Berlin. Vier Wochen vor der Bundestagswahl verliert CDU-Chef Friedrich Merz die Nerven und nimmt ausdrücklich eine Zustimmung der AfD in Kauf.
Ausgerechnet in jenen Tagen, in denen die Welt der Befreiung des NS-Vernichtungslagers Auschwitz vor 80 Jahren gedenkt, geschehen in Deutschland bemerkenswerte Dinge. Die Partei, die nach dem Krieg die friedvolle Bundesrepublik mit erfunden und wie keine andere geprägt hat, durchlöchert bei vollem Bewusstsein die eigene Brandmauer zum äußersten rechten Rand.

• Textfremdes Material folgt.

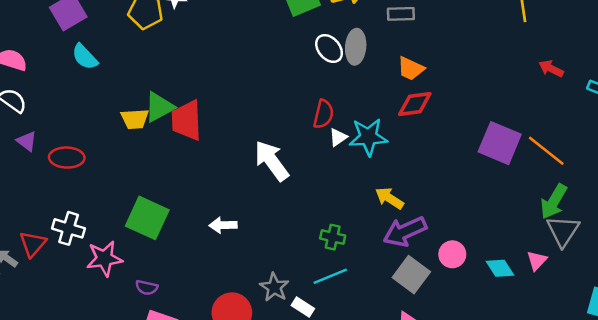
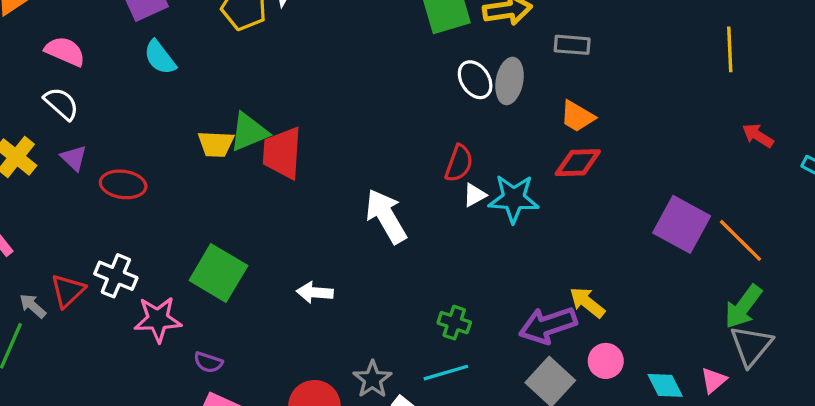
yellow arrow: (389, 198) -> (587, 302), moved

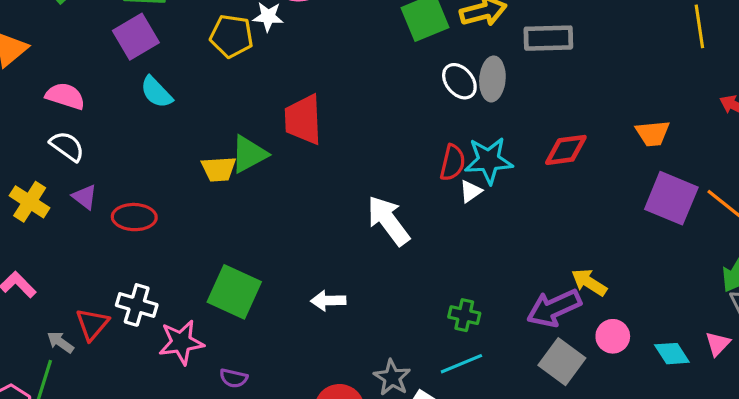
gray rectangle: (572, 45) -> (548, 38), size x1.4
orange trapezoid: (577, 116) -> (653, 133), moved, turned -30
red trapezoid: (282, 153) -> (303, 120), moved
cyan star: (514, 199) -> (489, 160), moved

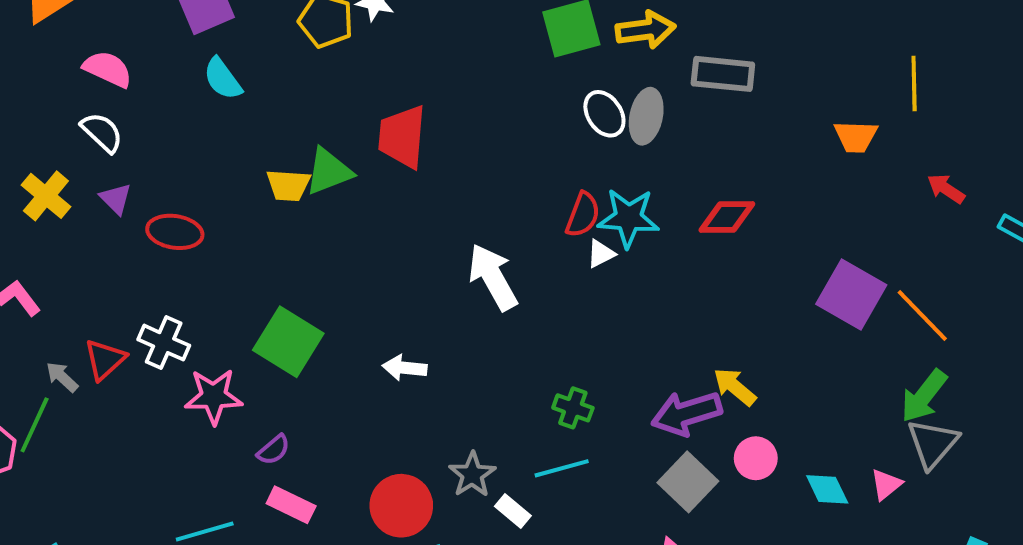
orange trapezoid: (653, 133) -> (856, 137), moved
purple semicircle: (234, 378) -> (273, 450), turned -60

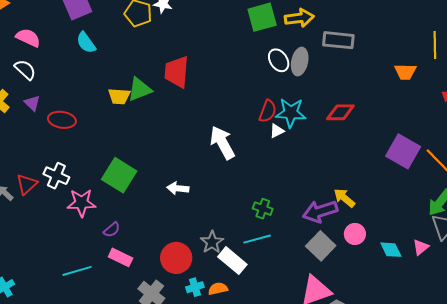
white rectangle: (513, 511) -> (232, 261), size x1.6

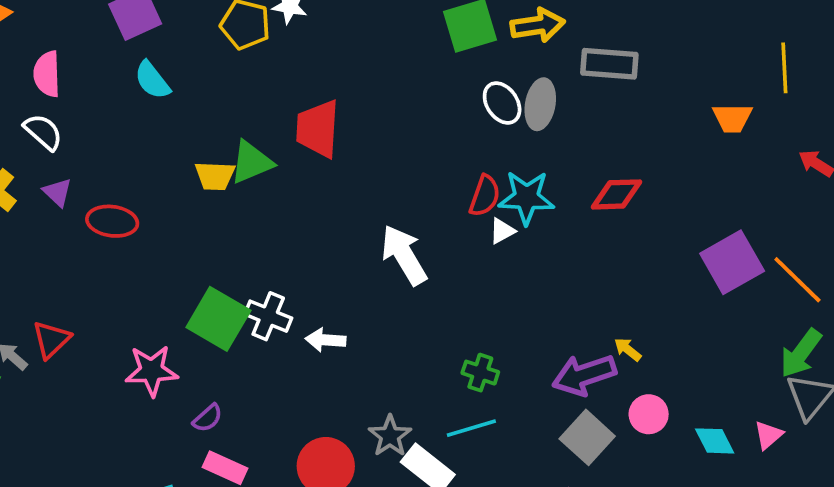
pink semicircle: (28, 38) -> (47, 74), turned -115
purple square: (403, 151) -> (732, 262), turned 32
white cross: (56, 176) -> (268, 316), moved
yellow arrow: (344, 198) -> (628, 349), size x0.7

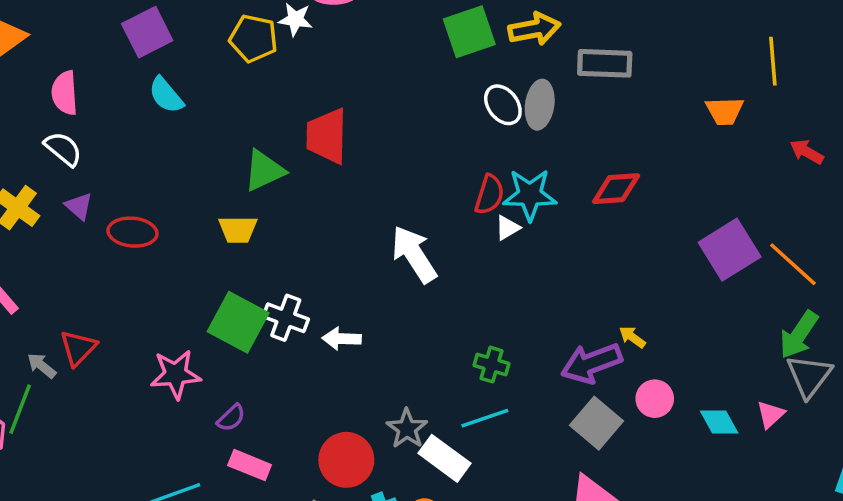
yellow trapezoid: (215, 176) -> (238, 229), moved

Am Wochenende, genau vier Wochen vor der Bundestagswahl und wenige Tage nach dem tödlichen Messerangriff von Aschaffenburg, legte die Union um Kanzlerkandidat Friedrich Merz (CDU) die angekündigten Anträge zur Verschärfung der Migrationspolitik und zur Inneren Sicherheit vor. Es gibt reichlich Abgrenzungsrhetorik in Richtung der AfD. Aber ansonsten holt Merz das große Besteck raus: dauerhafte Grenzkontrollen, Schotten dicht für Ausländer ohne gültige Papiere, Entzug der deutschen Staatsbürgerschaft für kriminelle Doppelstaatler und so weiter und so fort.
CDU-Anträge: Plötzlich ist die AfD mitten im Geschehen
Um verfassungs- und europarechtliche Bedenken schert Merz sich nicht. Vor allem aber sagt er, es sei ihm egal, wer im Bundestag die Anträge unterstützt. Merz nimmt ausdrücklich eine Zustimmung der AfD in Kauf. In ihren Anträgen schreibt die Union, dass sie die AfD als Gegner betrachte. Das macht die Dinge nicht besser. Alice Weidel kann ihr Glück kaum fassen: Gestern noch war die AfD der Paria im Bundestag. Jetzt ist sie mitten im Geschehen.
Der CDU-Kanzlerkandidat, der die Umfragen vor der Wahl mit großem Abstand anführt, hätte einfach die Füße stillhalten und den Sieg am 23. Februar nach Hause schaukeln können. Stattdessen hat er in einem entscheidenden Augenblick seiner Karriere die Nerven verloren. Merz wertet die Feinde der offenen Gesellschaft ohne Not auf. Russisches Roulette statt Besonnenheit: Wer Kanzler werden und Wahlen in der Mitte gewinnen will, darf so etwas nicht tun.